使用MySQL而不是文本文件或文件名用于PHP的图像顺序是更快还是更好?

I have images being stored in folders related to articles on my PHP web site, and would like to set the order to display the images based on author input. I started by naming the files with a number in front of them, but was considering recording the order in a text file instead to avoid renaming every file and retaining their original file names, or possibly storing the order in a MySQL table.

My question is about best practice and speed - every time the article is loaded, it will have to find out the order of images to display them. I was hoping to get some input about which method would be best and fastest.

For example, is it much slower to read a list of file names in a folder with PHP, or open a text file and read the contents, compared to making MySQL query and update statements?

I'd say a lot depends on your base hardware/filesystem/mysql connection performances. A single access to disk, just to read images is most likely going to be your quickest option. But you'd need to name your files manually ahead.
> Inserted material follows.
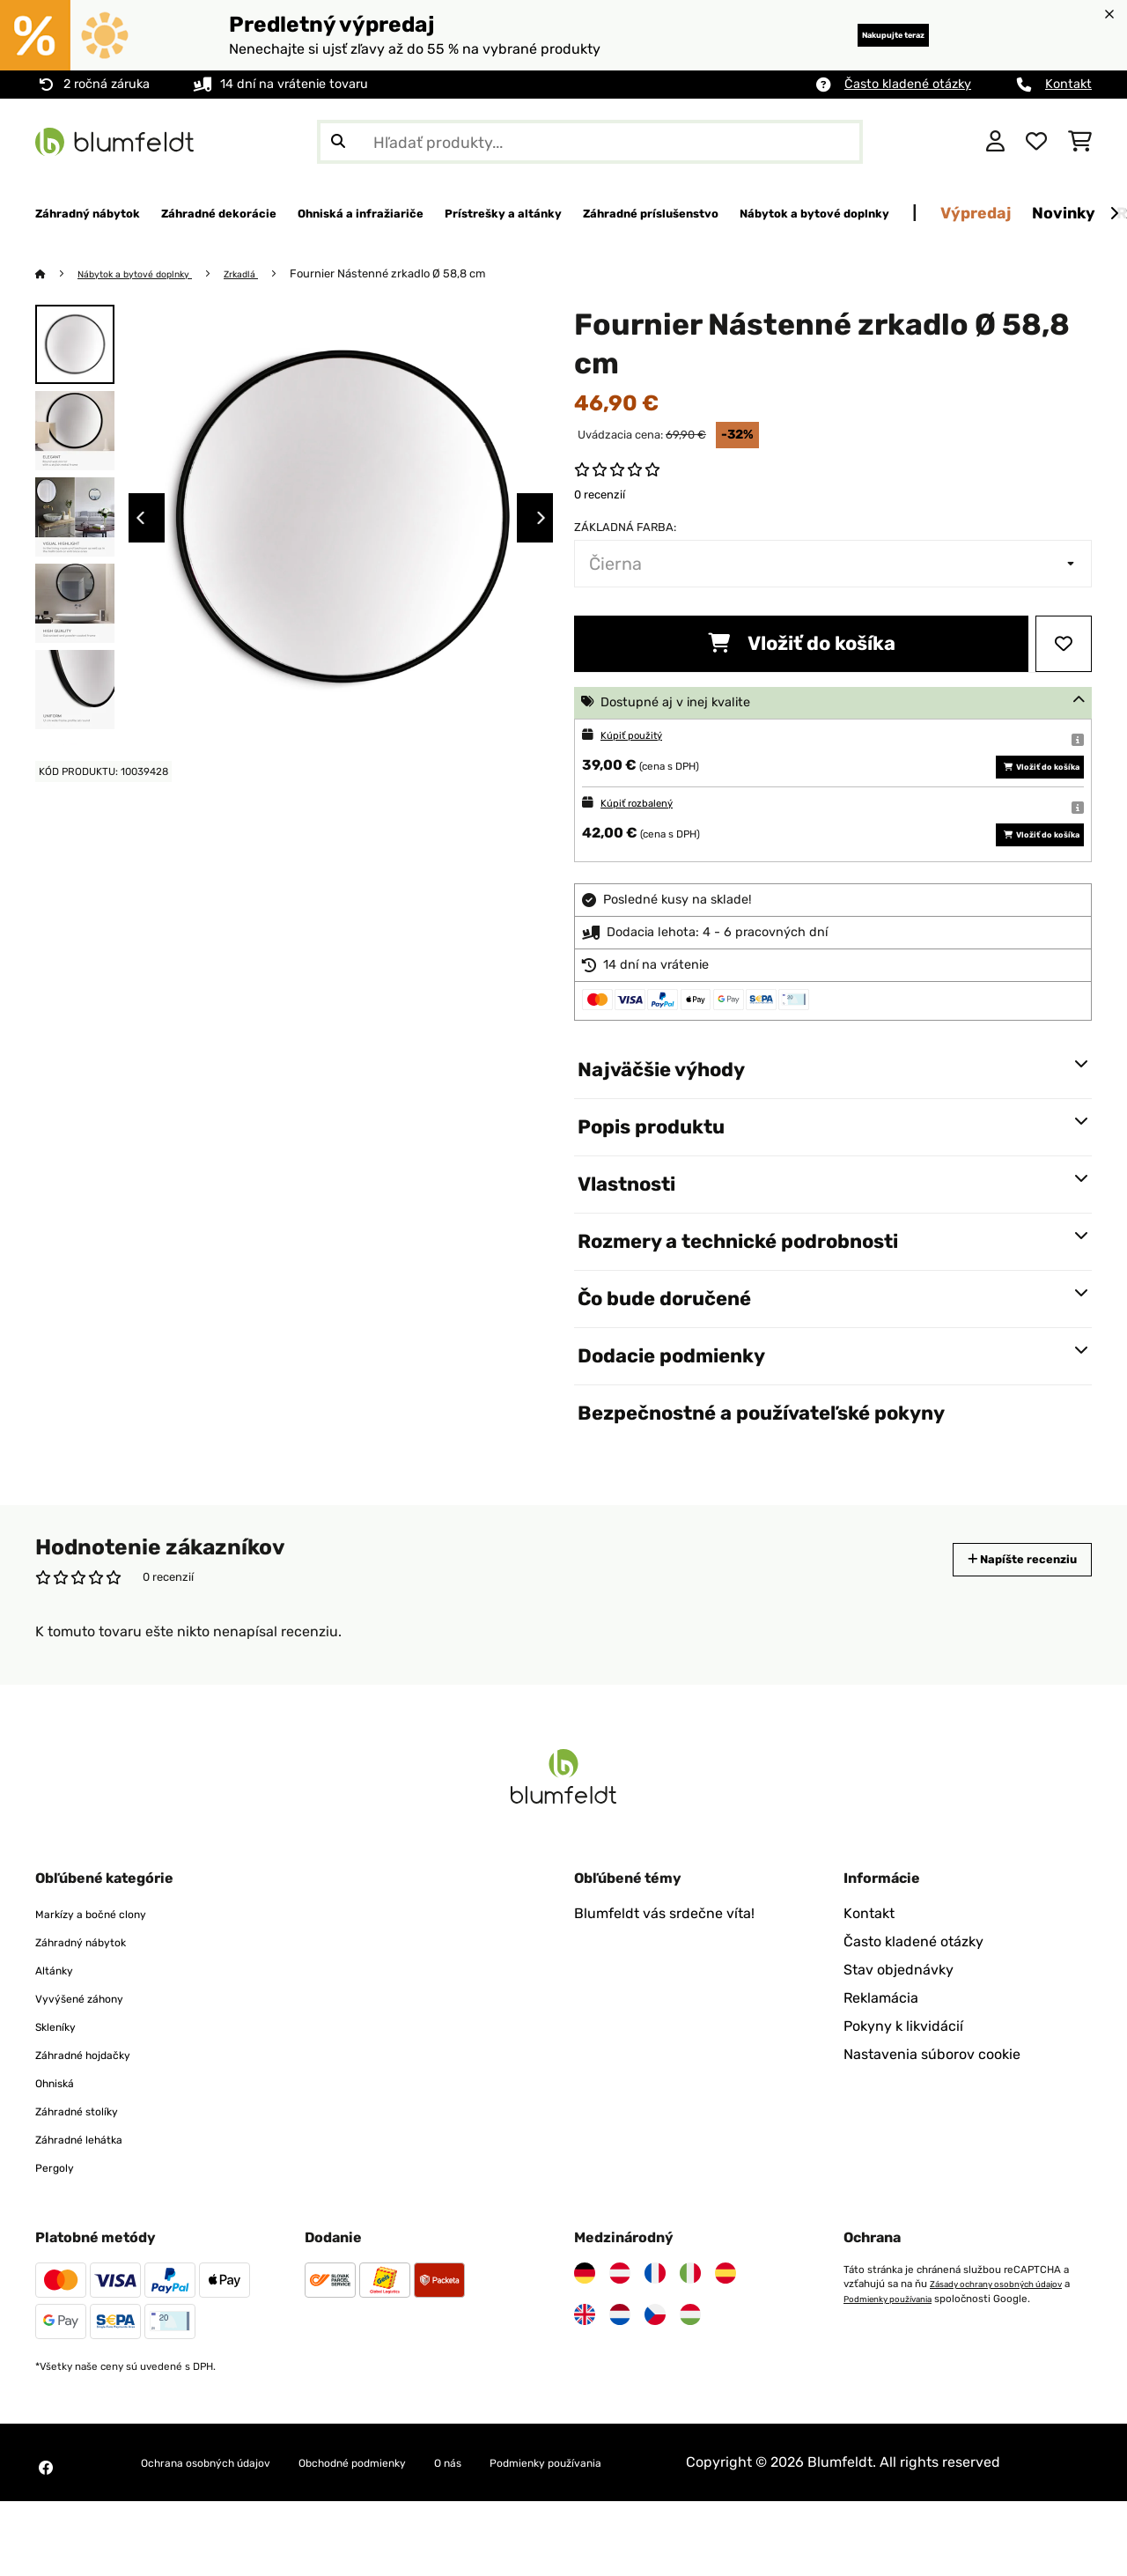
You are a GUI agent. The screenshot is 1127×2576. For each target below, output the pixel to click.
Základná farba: (625, 528)
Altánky (60, 2023)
Mysql requires a TCP or *NIX socket connection, and this might slow down things (a lot depends on the number of pictures you have, and the "quality" of your db link, though). If you have a lot of files, performance hit might be negligible. Just reading from a file might be quicker nevertheless, without bothering to set up a DB connection; you'd still have to write down ID/filename correspondence for the ordering though.

Something I'd try out in your situation is to take a look at the php stat command, and see if it can help you out sorting the pictures. Depending on the number of pictures you have (it works better with lower numbers), performance might not get a serious performance hit, and you'd be able NOT to keep a separate list of picture/creation date tuples. As your number of pictures grow, the file list approach seems to me like a reasonable way to solve the problem. Just benchmarking the thing as the number of pictures increases can tell you the truth, though. Since, I think, you can expect to have lot of variability, depending on your specific context.
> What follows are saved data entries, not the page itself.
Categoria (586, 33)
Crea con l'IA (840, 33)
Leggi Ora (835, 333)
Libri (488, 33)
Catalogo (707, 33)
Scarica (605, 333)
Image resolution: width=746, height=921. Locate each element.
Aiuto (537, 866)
imho, using mysql would be slower, but oh so much easier. if the mysql server is hosted on the same server (or within dedicated space on the same server, like cloud linux), then it probably wont save too much time

edit

if you want to do a test, you can use the microtime function to time exactly how long it takes to append and sort the files, and how long it takes to get it all from mysql

if your concern is performance why don't you save the list (maybe already formatted in HTML) to a file. When your page is loaded just read the file with

$code = file_get_contents("cache_file.html")

and output to the user. The fastest solution is to store the file as .html and let apache serve it directly, but this works only if your page doesn't have any other dinamic part.
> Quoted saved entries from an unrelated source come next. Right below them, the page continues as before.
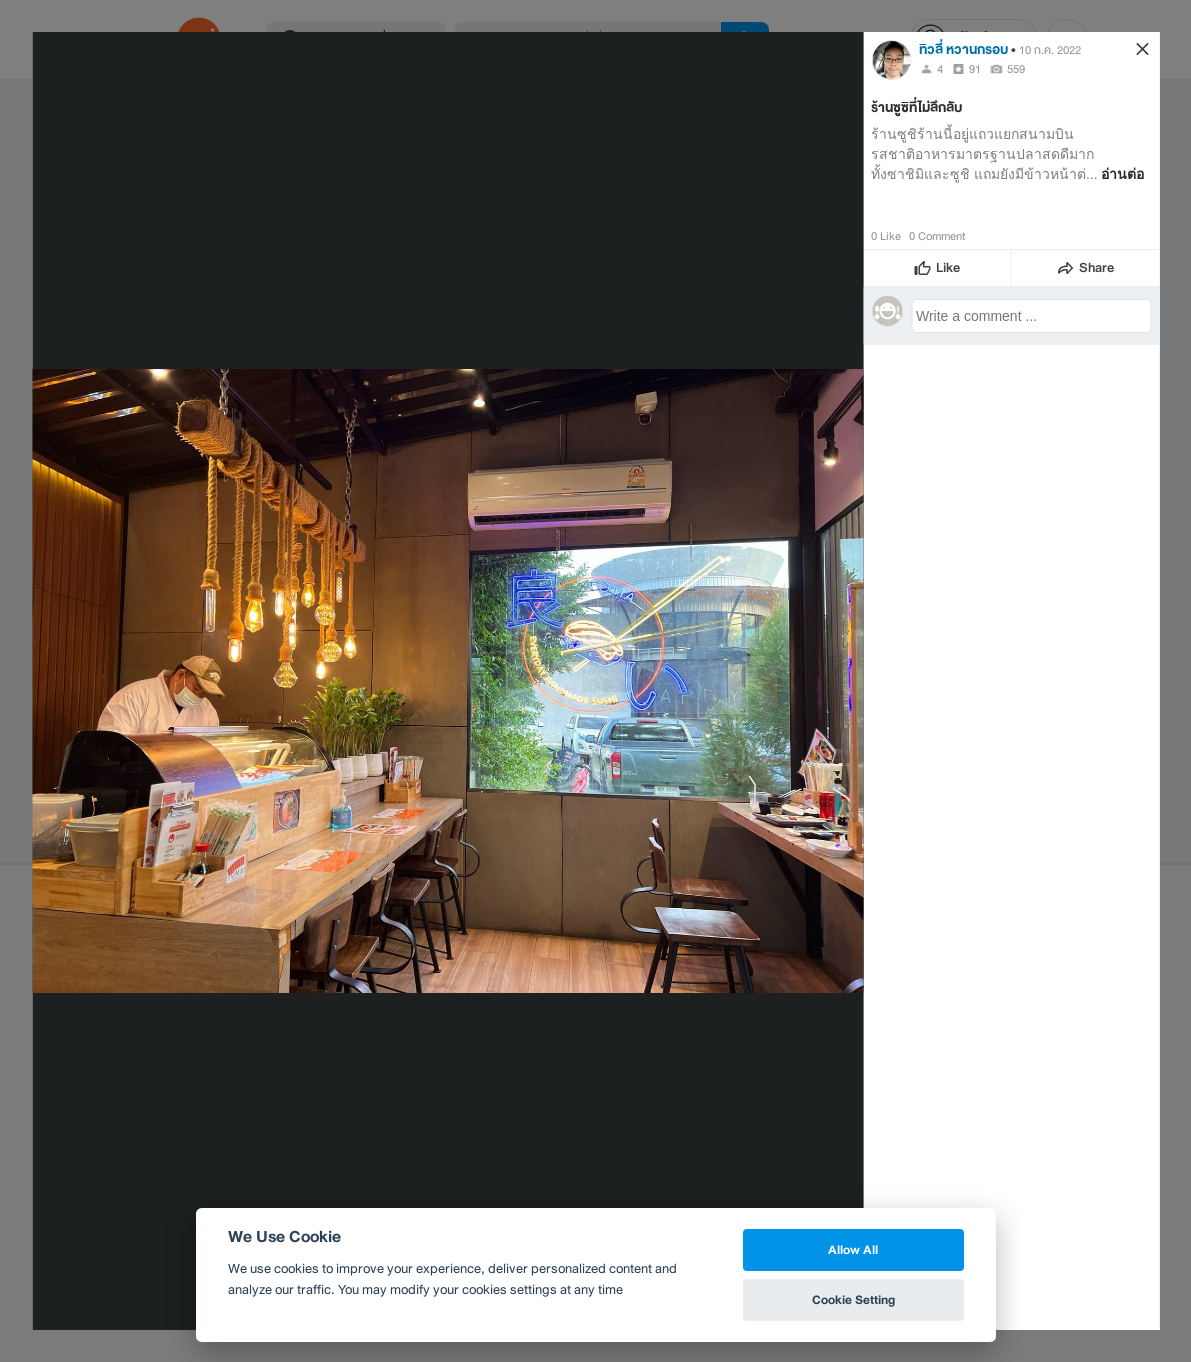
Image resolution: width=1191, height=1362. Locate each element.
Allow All (853, 1249)
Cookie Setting (853, 1299)
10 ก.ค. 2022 (1050, 50)
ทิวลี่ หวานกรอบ (963, 49)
to ensure that your cache file is up to date you can make it invalid and recreate it after some time (the specific time depends from the frequency in image changes) or check if the directory is changed after the cache file creation date. If you can trigger the changes in the image directory (for example if the changes are made from a piece of code that you wrote you can always ensure that you cache is refreshed when the images are changed)

Hope this helps

This smells like premature optimization.

My question is about best practice and speed - every time the article is loaded, it will have to find out the order of images to display them.

So? A query like "select filename, title from images where articleId=$articleId order by 'order'" will execute within a fraction of a second. It really doesn't matter. Do whatever is the easiest to do, and might I suggest that being the SQL option.